Jurídico dá parecer negativo para projeto que propõe placas com Dez Mandamentos

Procuradoria Jurídica aponta inconstitucionalidade em proposta de vereadora do PP e considera que não ele deve tramitar; autora parece ignorar existência do Monumento à Bíblia, com os Dez Mandamentos, na praça da prefeitura
A reunião de amanhã da Comissão de Constituição e Justiça da Câmara de Maringá deve rejeitar o projeto de lei da vereadora Giselli Bianchini (PP), que prevê a instalação de placas com os Dez Mandamentos “conforme descritos na tradição judaico-cristã,” em locais de uso comum, como praças, terminal urbano e órgãos e repartições públicas. Bianchini, que tem registro na OAB, destaca-se pela proposição de projetos inconstitucionais ou que já existem em níveis federal e estadual. E, acreditem, ela é vice-presidente da CCJ.
A rejeição da proposta deve acontecer por conta de parecer da Procuradoria Jurídica do Legislativo. Para a PJ, o projeto não está apto a tramitar por uma série de razões. A autora, corretora de imóveis, já foi candidata a deputada estadua e deve ser candidata novamente em 2026, tornou-se conhecida após comandar atos antidemocráticos defronte o Tiro de Guerra.
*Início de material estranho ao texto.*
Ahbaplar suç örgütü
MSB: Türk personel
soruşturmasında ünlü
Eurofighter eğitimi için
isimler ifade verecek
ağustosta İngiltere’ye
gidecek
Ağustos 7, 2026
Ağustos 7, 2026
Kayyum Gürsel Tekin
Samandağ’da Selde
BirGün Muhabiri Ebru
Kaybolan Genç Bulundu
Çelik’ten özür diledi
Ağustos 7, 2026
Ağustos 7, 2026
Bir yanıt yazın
Ela aparenta desconhecer a existência de um Monumento à Bíblia, com os Dez Mandatos, no Centro de Convivência Renato Celidônio, na frente da agência central dos Correios e próximo ao paço municipal.
O parecer jurídico do projeto, em resumo, leva em consideração que não há interesse local da proposta e cita decisão do Supremo Tribunal Federal em julgamento da ADI 3.691, de relatoria do ministro Gilmar Mendes. “No caso em exame, não há particularidade ou necessidade local que justifique a determinação pretendida pela presente proposição, motivo pelo qual o interesse local resta ausente”.
Há ainda a falta do juízo de legalidade, pois “não é possível constatar uma necessidade imediata do município apta a justificar a existência de interesse local na determinação pretendida na proposição em análise. A instalação de placas com os Dez Mandamentos representa um incentivo a doutrinas religiosas específicas e, por consequência, é incompatível com o disposto no artigo 8º, inciso I da Lei Orgânica, uma vez que é vedado ao município “estabelecer cultos religiosos ou igrejas, subvencioná-los, embaraçar-lhes o funcionamento e com eles ou seus representantes manter relações de dependência ou aliança, preferência ou exclusividade, ressalvada, na forma da lei, a colaboração de interesse público”.
O projeto é considerado inconstitucional. Diz o parecer: “De início, deve-se destacar que a Constituição de 1988 consagrou a competência do município para legislar acerca de questões de interesse local, ou seja, necessidades imediatas que surjam a partir da conjuntura regional. No caso em exame, não é possível avistar qualquer relação entre a instalação de placas com os Dez Mandamentos em locais públicos e eventual necessidade pontual deste município.
Além disto, o texto constitucional proclamou expressamente a laicidade estatal e proibiu o poder público de “estabelecer cultos religiosos ou igrejas, subvencioná-los, embaraçar-lhes o funcionamento ou manter com eles ou seus representantes relações de dependência ou aliança”.
O projeto em análise, entretanto, pretende estimular determinada doutrina de fé a partir da instalação de placas com respectivos preceitos confessionais. Neste sentido, seria possível considerar, mesmo que indiretamente, uma ofensa ao disposto no arigo 19, inciso I, da Constituição Federal de 1988″. Além da questão da laicidade estatal, o parecer lembra que o Judiciário já entendeu como inconstitucionais leis que instituíam medidas, como datas comemorativas, relacionadas a doutrinas confessionais.
O parecer ainda faz uma ressalva técnica: o hoje procurador de justiça Maurício Kalache, quando promotor, em 2015, havia sugerido a disponibilização de um painel para que outros credos religiosos, querendo, pudessem expressar seus símbolos e também alterações no regimento interno para deixar claro que o momento da abertura das sessões é um ato administrativo e solene (aí sem evocações religiosas) e que, em seguida, será facultado ao presidente evocar a proteção de Deus e convidar vereador para proceder à leitura de um texto sagrado.
“Caso fosse aplicado o mesmo entendimento do Ministério Público ao caso em análise, seria necessário possibilitar a instalação de placas com textos confessionais de outras religiões, assegurando-se a igualdade entre as diferentes confissões de fé”, observa o parecer.